**Entries provided:**

┄┄┄┄┄┄┄┄┄┄┄┄┄┄┄┄┄┄┄┄

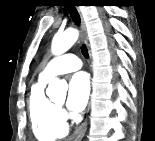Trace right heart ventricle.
<instances>
[{
	"label": "right heart ventricle",
	"mask_w": 155,
	"mask_h": 141,
	"mask_svg": "<svg viewBox=\"0 0 155 141\" xmlns=\"http://www.w3.org/2000/svg\"><path fill=\"white\" fill-rule=\"evenodd\" d=\"M46 82L40 78L31 87L28 110L35 137L40 141H53L66 136L68 126L59 108L46 96Z\"/></svg>",
	"instance_id": "e07e8e85"
}]
</instances>
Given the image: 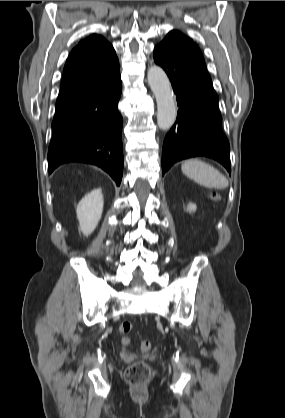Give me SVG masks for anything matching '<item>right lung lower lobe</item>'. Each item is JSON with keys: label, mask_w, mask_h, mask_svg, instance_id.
Masks as SVG:
<instances>
[{"label": "right lung lower lobe", "mask_w": 285, "mask_h": 418, "mask_svg": "<svg viewBox=\"0 0 285 418\" xmlns=\"http://www.w3.org/2000/svg\"><path fill=\"white\" fill-rule=\"evenodd\" d=\"M122 91L120 73L95 89L56 106L48 171L82 162L97 165L120 185L123 173L122 125L117 109Z\"/></svg>", "instance_id": "obj_1"}]
</instances>
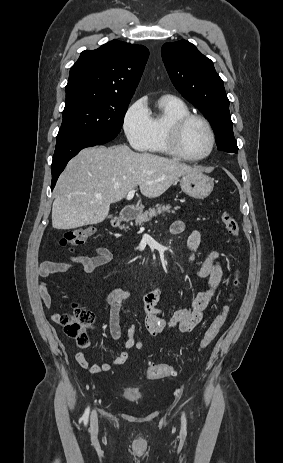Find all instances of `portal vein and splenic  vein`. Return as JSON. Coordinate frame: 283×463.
Returning <instances> with one entry per match:
<instances>
[{"mask_svg": "<svg viewBox=\"0 0 283 463\" xmlns=\"http://www.w3.org/2000/svg\"><path fill=\"white\" fill-rule=\"evenodd\" d=\"M134 194H135V190L131 189L126 196V199L131 200L134 197Z\"/></svg>", "mask_w": 283, "mask_h": 463, "instance_id": "portal-vein-and-splenic-vein-1", "label": "portal vein and splenic vein"}]
</instances>
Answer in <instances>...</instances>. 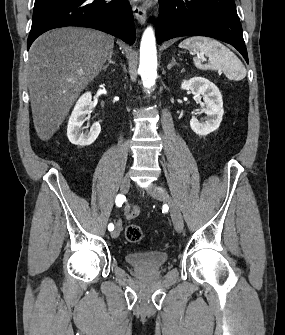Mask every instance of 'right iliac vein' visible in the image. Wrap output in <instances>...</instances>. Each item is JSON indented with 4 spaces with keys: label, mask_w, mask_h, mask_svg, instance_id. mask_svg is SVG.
I'll return each instance as SVG.
<instances>
[{
    "label": "right iliac vein",
    "mask_w": 285,
    "mask_h": 335,
    "mask_svg": "<svg viewBox=\"0 0 285 335\" xmlns=\"http://www.w3.org/2000/svg\"><path fill=\"white\" fill-rule=\"evenodd\" d=\"M130 183H131V180H130V177L129 176H125L122 180H121V184H120V189H121V192L126 194L129 189H130ZM120 231H121V223L118 222L116 224V227L114 229V231L111 233V237L112 238H117L120 234Z\"/></svg>",
    "instance_id": "63e3f726"
}]
</instances>
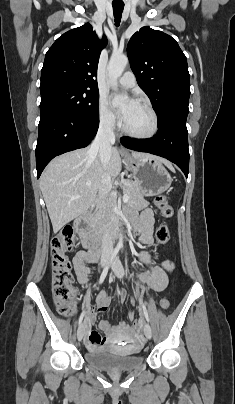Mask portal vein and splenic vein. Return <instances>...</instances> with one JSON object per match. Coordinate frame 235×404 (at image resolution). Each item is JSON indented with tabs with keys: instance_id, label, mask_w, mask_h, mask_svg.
Here are the masks:
<instances>
[{
	"instance_id": "portal-vein-and-splenic-vein-1",
	"label": "portal vein and splenic vein",
	"mask_w": 235,
	"mask_h": 404,
	"mask_svg": "<svg viewBox=\"0 0 235 404\" xmlns=\"http://www.w3.org/2000/svg\"><path fill=\"white\" fill-rule=\"evenodd\" d=\"M86 185H91V183H90V182H87ZM111 195H112V196H117V192H116V191H115V192L113 191V192L111 193ZM123 201H124V202H128V201H129V195H128V194H124V195H123Z\"/></svg>"
}]
</instances>
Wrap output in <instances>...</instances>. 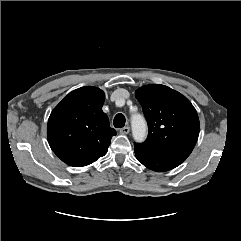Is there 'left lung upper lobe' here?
Segmentation results:
<instances>
[{
  "instance_id": "obj_1",
  "label": "left lung upper lobe",
  "mask_w": 241,
  "mask_h": 241,
  "mask_svg": "<svg viewBox=\"0 0 241 241\" xmlns=\"http://www.w3.org/2000/svg\"><path fill=\"white\" fill-rule=\"evenodd\" d=\"M148 123L149 135L142 145L190 154L197 142L200 123L191 102L181 93L160 84L136 91Z\"/></svg>"
}]
</instances>
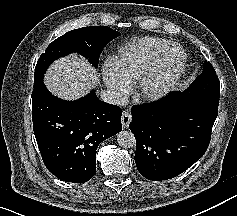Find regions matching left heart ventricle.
Instances as JSON below:
<instances>
[{
	"label": "left heart ventricle",
	"instance_id": "obj_1",
	"mask_svg": "<svg viewBox=\"0 0 237 216\" xmlns=\"http://www.w3.org/2000/svg\"><path fill=\"white\" fill-rule=\"evenodd\" d=\"M181 63L179 51L171 47L161 57L153 74L147 81V89L153 90L159 85L171 81L177 74Z\"/></svg>",
	"mask_w": 237,
	"mask_h": 216
}]
</instances>
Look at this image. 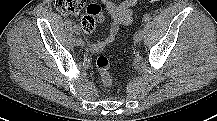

┄┄┄┄┄┄┄┄┄┄┄┄┄┄┄┄┄┄┄┄

**Work instructions:**
Each line from the one that holds "Find regions matching left heart ventricle." through the end of the entries must be returned exactly, while any pictures stay out.

**Reply to the task:**
Find regions matching left heart ventricle.
Instances as JSON below:
<instances>
[{
	"label": "left heart ventricle",
	"instance_id": "obj_1",
	"mask_svg": "<svg viewBox=\"0 0 237 216\" xmlns=\"http://www.w3.org/2000/svg\"><path fill=\"white\" fill-rule=\"evenodd\" d=\"M181 63L179 51L171 47L161 57L153 74L147 81V89L153 90L159 85L171 81L177 74Z\"/></svg>",
	"mask_w": 237,
	"mask_h": 216
}]
</instances>
Look at this image. 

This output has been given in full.